Desde luego, estamos obligados a construir nuestro adecuado porvenir humano. Y no olvidemos que ese destino, para bien o para mal, desciende del aliento de los niños que hoy van a la escuela. Por eso, pienso que la enseñanza en valores, como el testimonio de sus progenitores de coherencia, es fundamental para este tiempo de tantas incertidumbres. Todos tenemos que poner de nuestra parte, y si hay voluntad de hacerlo, si hay sabiduría conjunta y compromiso, se superan todas las dificultades por muy arduas que sean. Naturalmente, el verdadero ciudadano es aquel que solo predica con aquello que cultiva coordinadamente con otros y coherentemente consigo mismo. Por desdicha, aún debemos esforzarnos mucho más para que, tanto los líderes como las administraciones diversas, rindan cuentas con mayor rigor sobre el desempeño de sus funciones. En demasiadas ocasiones, la incoherencia es tan profunda entre los distintos representantes y sus actividades, que son los verdaderos responsables de que un territorio no avance. Por hablar de nuestro propio país, la nación española, cuesta entender que los abundantes casos de corrupción, que apuntan al corazón de los diversos poderes del Estado estatal, autonómico y local, se eternicen en los juzgados sin apenas pasar nada. La justicia contra los poderosos, aparte de lenta, con lo cual ya es una injusticia tremenda, dista mucho de ser ejemplarizante. Y, aunque como reiteradamente ha dicho Naciones Unidas, la corrupción es una amenaza de primer orden para el desarrollo, la democracia y la estabilidad, seguimos utilizado la indiferencia, cuando la ciudadanía debe alzar la voz como jamás.
El costo de estas incoherencias, no sólo se ha de medir en recursos que se malgastan o se roban, sino también en términos de daños morales a los más desfavorecidos.
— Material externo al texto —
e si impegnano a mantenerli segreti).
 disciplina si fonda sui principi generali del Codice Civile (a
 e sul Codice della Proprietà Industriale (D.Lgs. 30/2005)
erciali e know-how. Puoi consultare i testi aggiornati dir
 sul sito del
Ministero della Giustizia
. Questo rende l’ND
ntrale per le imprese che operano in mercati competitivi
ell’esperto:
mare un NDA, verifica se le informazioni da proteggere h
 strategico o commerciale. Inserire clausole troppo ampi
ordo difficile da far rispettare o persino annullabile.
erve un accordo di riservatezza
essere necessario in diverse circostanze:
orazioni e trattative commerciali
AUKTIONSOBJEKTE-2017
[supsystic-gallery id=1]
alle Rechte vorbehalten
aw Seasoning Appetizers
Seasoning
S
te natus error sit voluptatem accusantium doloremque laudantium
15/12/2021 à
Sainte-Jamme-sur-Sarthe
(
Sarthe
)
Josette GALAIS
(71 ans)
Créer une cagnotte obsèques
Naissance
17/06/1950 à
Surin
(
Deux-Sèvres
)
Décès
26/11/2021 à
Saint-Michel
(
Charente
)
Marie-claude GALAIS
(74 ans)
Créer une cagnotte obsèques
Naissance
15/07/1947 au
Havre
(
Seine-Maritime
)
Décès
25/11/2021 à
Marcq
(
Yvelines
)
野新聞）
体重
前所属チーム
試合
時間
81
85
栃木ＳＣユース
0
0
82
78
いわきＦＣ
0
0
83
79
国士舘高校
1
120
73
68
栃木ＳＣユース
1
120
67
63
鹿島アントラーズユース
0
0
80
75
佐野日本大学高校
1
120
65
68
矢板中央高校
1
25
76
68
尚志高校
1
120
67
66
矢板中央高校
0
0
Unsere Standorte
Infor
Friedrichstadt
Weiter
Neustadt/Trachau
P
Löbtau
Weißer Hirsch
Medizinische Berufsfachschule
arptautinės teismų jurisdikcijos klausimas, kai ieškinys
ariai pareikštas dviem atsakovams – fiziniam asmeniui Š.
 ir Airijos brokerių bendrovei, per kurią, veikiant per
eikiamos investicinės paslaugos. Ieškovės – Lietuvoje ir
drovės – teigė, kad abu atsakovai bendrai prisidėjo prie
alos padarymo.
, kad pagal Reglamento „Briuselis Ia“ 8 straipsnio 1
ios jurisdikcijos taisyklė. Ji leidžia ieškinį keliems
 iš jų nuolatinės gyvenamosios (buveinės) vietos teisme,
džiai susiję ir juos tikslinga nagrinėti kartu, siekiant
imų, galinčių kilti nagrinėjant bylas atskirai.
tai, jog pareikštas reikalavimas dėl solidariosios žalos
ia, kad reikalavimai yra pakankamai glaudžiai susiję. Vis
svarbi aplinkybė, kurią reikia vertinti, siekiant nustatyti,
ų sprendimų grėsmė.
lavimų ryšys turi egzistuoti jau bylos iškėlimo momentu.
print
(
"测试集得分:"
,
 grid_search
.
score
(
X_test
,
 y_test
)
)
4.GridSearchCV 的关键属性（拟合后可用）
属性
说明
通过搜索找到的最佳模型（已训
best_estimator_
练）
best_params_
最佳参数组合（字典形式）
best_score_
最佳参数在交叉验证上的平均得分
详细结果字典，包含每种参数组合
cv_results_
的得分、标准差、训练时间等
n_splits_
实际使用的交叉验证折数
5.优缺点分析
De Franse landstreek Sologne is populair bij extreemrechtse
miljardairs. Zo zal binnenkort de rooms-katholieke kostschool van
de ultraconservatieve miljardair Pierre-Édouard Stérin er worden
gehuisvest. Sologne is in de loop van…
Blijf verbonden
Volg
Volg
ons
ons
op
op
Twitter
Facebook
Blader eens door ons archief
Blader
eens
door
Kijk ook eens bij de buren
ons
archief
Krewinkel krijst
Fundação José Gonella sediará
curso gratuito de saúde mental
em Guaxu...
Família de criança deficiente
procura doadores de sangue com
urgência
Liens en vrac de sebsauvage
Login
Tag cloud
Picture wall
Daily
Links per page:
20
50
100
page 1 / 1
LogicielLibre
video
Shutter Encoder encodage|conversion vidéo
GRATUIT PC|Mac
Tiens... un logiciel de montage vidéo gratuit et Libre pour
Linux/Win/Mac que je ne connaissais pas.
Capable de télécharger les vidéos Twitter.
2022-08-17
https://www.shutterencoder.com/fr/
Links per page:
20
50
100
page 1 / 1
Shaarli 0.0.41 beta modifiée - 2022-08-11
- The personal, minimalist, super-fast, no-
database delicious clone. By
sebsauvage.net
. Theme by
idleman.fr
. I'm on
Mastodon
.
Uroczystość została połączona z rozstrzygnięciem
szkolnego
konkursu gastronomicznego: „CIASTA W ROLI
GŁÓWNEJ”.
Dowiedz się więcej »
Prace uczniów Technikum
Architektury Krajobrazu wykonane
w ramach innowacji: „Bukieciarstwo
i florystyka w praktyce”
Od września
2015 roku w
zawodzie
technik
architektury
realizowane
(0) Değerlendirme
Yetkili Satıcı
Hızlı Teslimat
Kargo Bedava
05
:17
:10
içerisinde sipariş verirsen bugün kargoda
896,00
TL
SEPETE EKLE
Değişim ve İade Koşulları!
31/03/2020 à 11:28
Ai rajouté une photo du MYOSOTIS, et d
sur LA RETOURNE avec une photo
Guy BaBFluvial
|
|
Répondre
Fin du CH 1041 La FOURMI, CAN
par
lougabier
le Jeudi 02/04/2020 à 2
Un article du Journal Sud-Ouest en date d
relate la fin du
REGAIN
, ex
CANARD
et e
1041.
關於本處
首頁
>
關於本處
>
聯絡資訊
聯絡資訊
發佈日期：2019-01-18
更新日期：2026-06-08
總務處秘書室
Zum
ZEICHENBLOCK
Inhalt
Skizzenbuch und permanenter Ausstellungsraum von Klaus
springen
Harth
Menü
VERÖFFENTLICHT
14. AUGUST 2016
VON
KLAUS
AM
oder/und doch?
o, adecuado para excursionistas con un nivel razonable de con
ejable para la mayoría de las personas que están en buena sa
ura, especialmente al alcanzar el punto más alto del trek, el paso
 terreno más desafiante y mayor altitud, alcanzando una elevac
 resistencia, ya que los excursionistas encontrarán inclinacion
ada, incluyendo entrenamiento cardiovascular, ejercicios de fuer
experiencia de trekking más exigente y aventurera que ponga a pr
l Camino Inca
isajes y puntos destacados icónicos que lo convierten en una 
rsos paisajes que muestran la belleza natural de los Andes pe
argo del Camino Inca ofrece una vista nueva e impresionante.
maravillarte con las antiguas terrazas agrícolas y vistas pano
Hay quien se pregunta, con razón, cómo puede haberse producido este aluvión de corrupciones en España. Pues porque a las instituciones, u órganos de poder, acuden muchas veces personas que su acción nada tiene que ver con lo que se representa. Son personas sin escrúpulos, enfermos por la codicia, que para nada les importa derrochar recursos públicos. Lo malo es que la sociedad no responda, o no pueda responder a estas tropelías, cuando se le está malogrando sus oportunidades y creando desigualdades flagrantes. La falta de hospitales, escuelas, infraestructuras, se podrían haber previsto con ese dinero dilapidado, y que sin duda habría cambiado la suerte de tantas familias perjudicadas. Volvamos a nuestra sufrida tierra. Mientras que para la familias necesitadas no hay ayudas suficientes, si hay financiación para partidos, sindicatos y demás gremios, y para colmo de males, aunque se financien ilegalmente todavía no está tipificado como delito en el Código Penal. Ancha es Castilla para algunos, para otros en cambio, no encuentran ni un nicho de heredad. Y es que poner el remiendo junto al agujero nunca es la mejor solución. Hay que ir a la raíz y meter la tijera para llegar a lo podrido. Todo es evitable, únicamente hay que querer hacerlo. Como sabe el lector: querer es poder.